**PROBLEM DESCRIPTION:** From the data that follows, copy every line holding the string "einen".

WORKING DATA Start Marker

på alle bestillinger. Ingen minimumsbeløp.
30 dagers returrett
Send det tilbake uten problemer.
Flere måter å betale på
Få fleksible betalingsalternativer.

WORKING DATA End Marker
WORKING DATA Start Marker

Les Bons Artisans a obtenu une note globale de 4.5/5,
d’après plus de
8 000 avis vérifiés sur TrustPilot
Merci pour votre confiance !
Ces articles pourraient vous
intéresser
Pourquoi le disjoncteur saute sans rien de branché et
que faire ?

WORKING DATA End Marker
WORKING DATA Start Marker

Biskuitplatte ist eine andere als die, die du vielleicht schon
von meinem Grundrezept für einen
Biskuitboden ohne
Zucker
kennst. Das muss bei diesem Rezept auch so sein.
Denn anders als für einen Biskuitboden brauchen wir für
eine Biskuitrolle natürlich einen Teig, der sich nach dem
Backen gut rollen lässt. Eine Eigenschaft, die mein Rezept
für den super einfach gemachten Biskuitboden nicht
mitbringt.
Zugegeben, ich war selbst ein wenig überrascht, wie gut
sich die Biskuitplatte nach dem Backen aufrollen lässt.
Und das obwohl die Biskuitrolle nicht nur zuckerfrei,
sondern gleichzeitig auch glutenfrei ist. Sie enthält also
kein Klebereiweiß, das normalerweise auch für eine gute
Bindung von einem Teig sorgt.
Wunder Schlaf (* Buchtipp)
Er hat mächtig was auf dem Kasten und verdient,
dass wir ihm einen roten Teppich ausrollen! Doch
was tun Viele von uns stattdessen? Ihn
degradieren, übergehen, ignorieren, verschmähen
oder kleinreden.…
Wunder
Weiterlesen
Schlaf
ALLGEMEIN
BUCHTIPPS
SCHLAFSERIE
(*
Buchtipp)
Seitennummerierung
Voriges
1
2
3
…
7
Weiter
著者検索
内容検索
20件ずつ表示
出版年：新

WORKING DATA End Marker

**TASK SOLUTION:**
von meinem Grundrezept für einen
Denn anders als für einen Biskuitboden brauchen wir für
eine Biskuitrolle natürlich einen Teig, der sich nach dem
dass wir ihm einen roten Teppich ausrollen! Doch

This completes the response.